By John Gruber
CoverSutra Is Back from the Dead — Your Music Sidekick, Right in the Menu Bar
Today’s Wall Street Journal has an oddly ill-informed, pro-Adobe story by Ben Charny regarding the iPhone’s lack of Flash support: “Adobe, Apple, Hit Flash Point”. (Ha, get it?) It’s behind the Journal’s pay wall; the best way I know to read it for free is to follow this link from Digg. Some choice nuggets:
Videos for the iPhone have to be specially formatted to a file type that Apple endorses. Google Inc.’s YouTube is the only video provider now doing this, and only a handful of videos are available.
So YouTube is the only source for QuickTime or H.264 video on the entire web? And it’s true that only a subset of YouTube videos are currently available in H.264, but most people would agree it’s more than “a handful”, and, more importantly, the subset is skewed towards popular videos.
Adobe’s patience appears to be wearing thin.
And what happens then?
The standoff could be resolved by the end of the month, when Apple is due to release iPhone software tools that may include a way to make the iPhone compatible with Flash Player. That would cheer investors; any Adobe-iPhone tie-up would erase a lingering concern and likely give a lift to Apple’s shares. But the failure to end the stalemate raises the volume on the issue and puts even more strain on the companies’ relationship.
That’s how the story on the Journal web site reads this afternoon; earlier today, the story read (emphasis added):
any Adobe-iPhone tie-up would erase a lingering concern and likely give a lift to Apple’s beleaguered shares
It’s true that Apple’s shares are down to $121 from a high of $200, but (a) the entire stock market is down significantly this quarter, including Google; and (b) as MacDailyNews points out, it’s a bit rich to describe Apple’s stock price as “beleaguered” when it’s still up 45 percent from a year ago. The Journal’s editors obviously agree. Adobe’s shares, on the other hand, are down 19 percent from a year ago today.
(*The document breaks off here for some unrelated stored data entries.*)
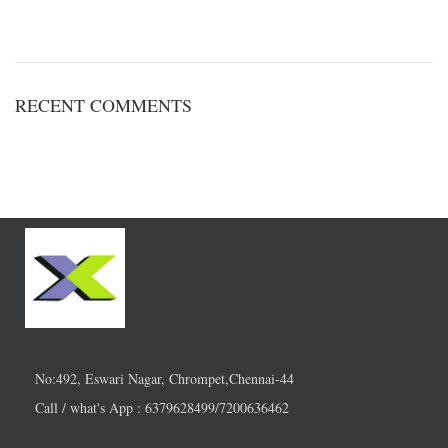
RECENT COMMENTS
No:492, Eswari Nagar, Chrompet,Chennai-44
Call / what's App : 6379628499/7200636462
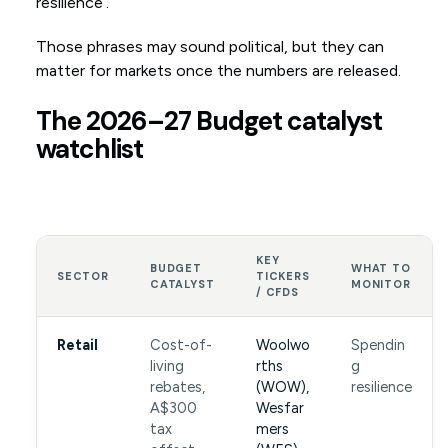
resilience’.
Those phrases may sound political, but they can
matter for markets once the numbers are released.
The 2026–27 Budget catalyst
watchlist
KEY
BUDGET
WHAT TO
SECTOR
TICKERS
CATALYST
MONITOR
/ CFDS
Retail
Cost-of-
Woolwo
Spendin
living
rths
g
rebates,
(WOW),
resilience
A$300
Wesfar
tax
mers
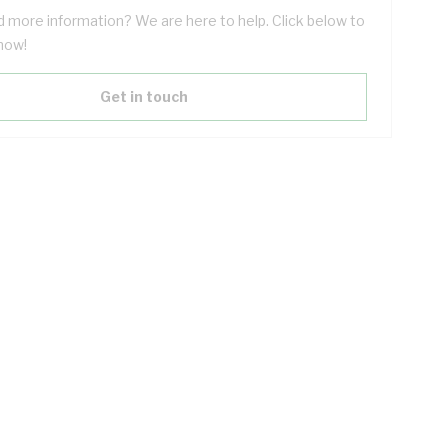
 more information? We are here to help. Click below to
now!
Get in touch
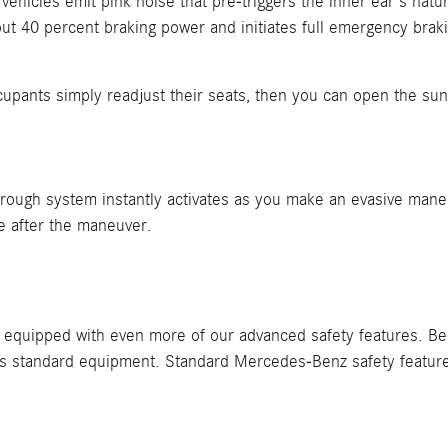
cles emit pink noise that pre-triggers the inner ear's natural
ut 40 percent braking power and initiates full emergency brakin
Occupants simply readjust their seats, then you can open the s
kthrough system instantly activates as you make an evasive man
le after the maneuver.
equipped with even more of our advanced safety features. Beca
 as standard equipment. Standard Mercedes-Benz safety featur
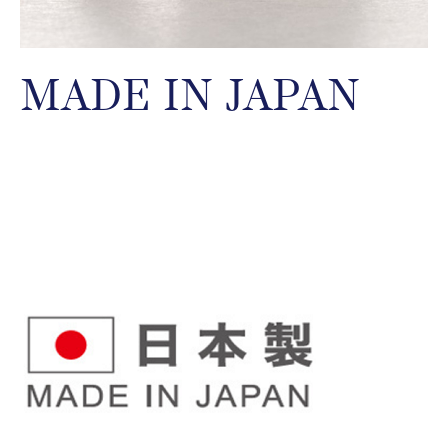
MADE IN JAPAN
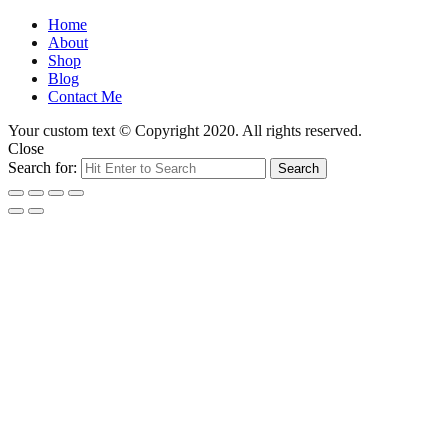
Home
About
Shop
Blog
Contact Me
Your custom text © Copyright 2020. All rights reserved.
Close
Search for:
Search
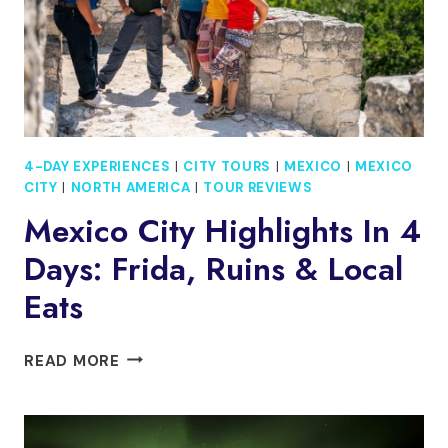
4-DAY EXPERIENCES
|
CITY TOURS
|
MEXICO
|
MEXICO
CITY
|
NORTH AMERICA
|
TOUR REVIEWS
Mexico City Highlights In 4
Days: Frida, Ruins & Local
Eats
MEXICO
READ MORE
CITY
HIGHLIGHTS
IN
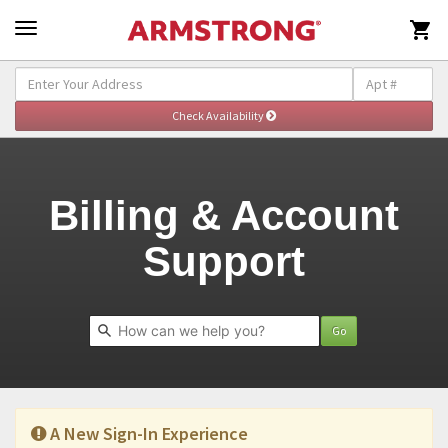

Self-Help & Support - Billing
Togg
navig
Billing & Account
Support
Go
A New Sign-In Experience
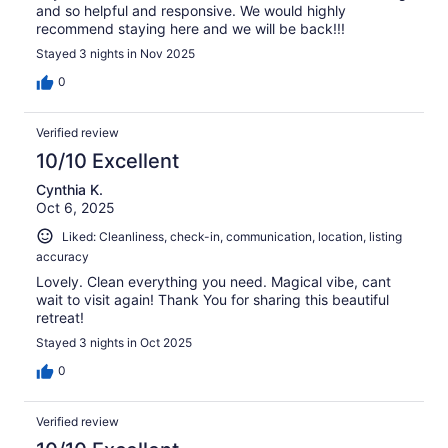
and so helpful and responsive. We would highly
recommend staying here and we will be back!!!
Stayed 3 nights in Nov 2025
0
Verified review
10/10 Excellent
Cynthia K.
Oct 6, 2025
Liked: Cleanliness, check-in, communication, location, listing
accuracy
Lovely. Clean everything you need. Magical vibe, cant
wait to visit again! Thank You for sharing this beautiful
retreat!
Stayed 3 nights in Oct 2025
0
Verified review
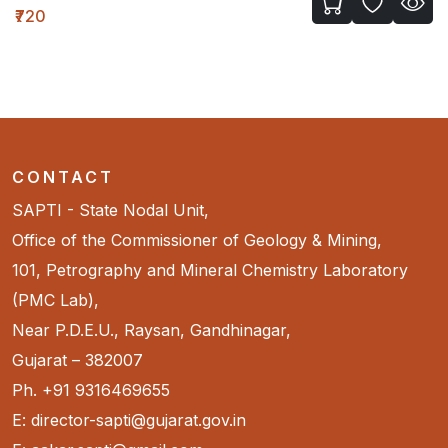
₹720
CONTACT
SAPTI - State Nodal Unit,
Office of the Commissioner of Geology & Mining,
101, Petrography and Mineral Chemistry Laboratory
(PMC Lab),
Near P.D.E.U., Raysan, Gandhinagar,
Gujarat – 382007
Ph. +91 9316469655
E: director-sapti@gujarat.gov.in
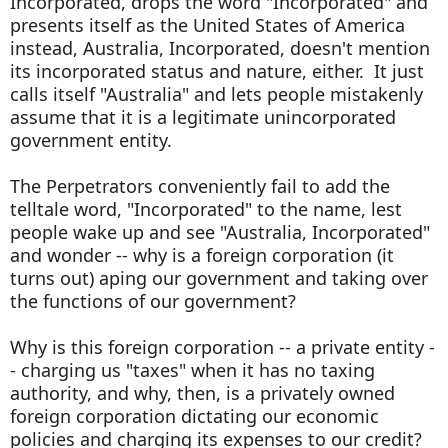
Incorporated, drops the word "Incorporated" and
presents itself as the United States of America
instead, Australia, Incorporated, doesn't mention
its incorporated status and nature, either. It just
calls itself "Australia" and lets people mistakenly
assume that it is a legitimate unincorporated
government entity.
The Perpetrators conveniently fail to add the
telltale word, "Incorporated" to the name, lest
people wake up and see "Australia, Incorporated"
and wonder -- why is a foreign corporation (it
turns out) aping our government and taking over
the functions of our government?
Why is this foreign corporation -- a private entity -
- charging us "taxes" when it has no taxing
authority, and why, then, is a privately owned
foreign corporation dictating our economic
policies and charging its expenses to our credit?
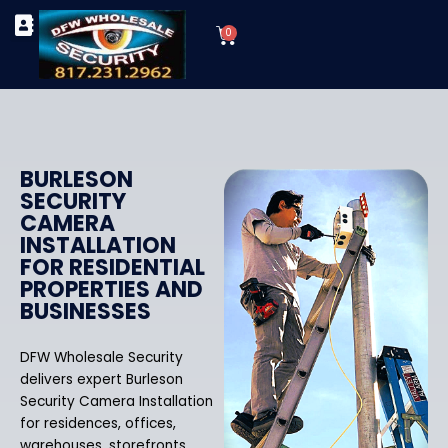
Skip
Cart
to
0
TYPES OF SECURITY CAMERAS
SECURITY CAMERA INSTALLATIONS
OUR SECURITY EQUIPMENT
content
BURLESON
SECURITY
CAMERA
INSTALLATION
FOR RESIDENTIAL
PROPERTIES AND
BUSINESSES
DFW Wholesale Security
delivers expert Burleson
Security Camera Installation
for residences, offices,
warehouses, storefronts,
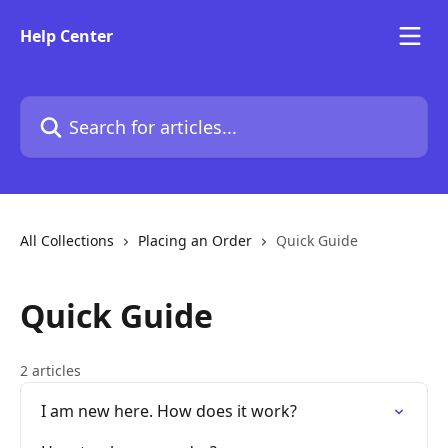
Skip to main content
Help Center
Search for articles...
All Collections
Placing an Order
Quick Guide
Quick Guide
2 articles
I am new here. How does it work?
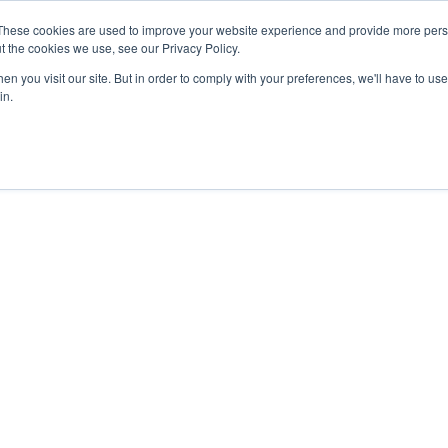
These cookies are used to improve your website experience and provide more perso
t the cookies we use, see our Privacy Policy.
n you visit our site. But in order to comply with your preferences, we'll have to use 
in.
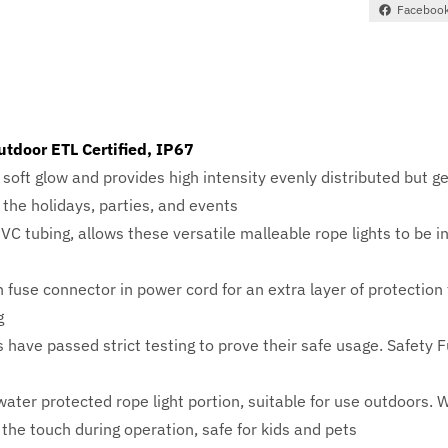
Faceboo
utdoor ETL Certified, IP67
soft glow and provides high intensity evenly distributed but g
r the holidays, parties, and events
PVC tubing, allows these versatile malleable rope lights to be 
 fuse connector in power cord for an extra layer of protection
g
 have passed strict testing to prove their safe usage. Safety
r protected rope light portion, suitable for use outdoors. W
 the touch during operation, safe for kids and pets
iPhone sales seem to be taking a slight hit as a result of the kerfuffle, though no formal study’s ever been made. The lack of Flash Player is though an oft-cited reason why someone wouldn’t buy it, according to a number of different Apple online user forums.
In another change after publication, the first sentence of this paragraph is no longer in the article currently on the Journal web site. The second sentence remains, so, apparently, unnamed web site forum posts are valid sources for Wall Street Journal news reports.
[Update: Several DF readers confirmed that the word “beleaguered: in the previous paragraph and the first sentence of this one did not appear in the printed version of the article in the paper.]
The sketchy sourcing masks the gaping hole in Charny’s entire story: Adobe is under pressure to get Flash on the iPhone because the iPhone is clearly the leading mobile device for web surfing, but Apple is under very little pressure to put Flash on the iPhone because there is no competing device that fits in this sentence: “There are many people who were going to buy an iPhone, but, because it doesn’t support Flash, bought a ———— instead.” There are mobile devices that support Flash, but none that rival the iPhone.
The companies have a history of strained relations. Several years ago, Adobe dropped support for Apple’s Macintosh computers and then introduced other software products that were only compatible with Microsoft Corp. software.
Flat-out wrong. Adobe does have some Windows-only apps, but their flagship apps — Photoshop, Illustrator, InDesign, Acrobat — are and have always been available for the Mac.
Here’s the crux of the issue. Charny himself describes Flash, in this story, as “an Adobe-made media player used to view Internet videos”. Viewed this way, you can see why Apple might have reason not to support Flash on the iPhone: they have the opportunity to establish QuickTime and H.264 as the de facto standards for mobile video on the web.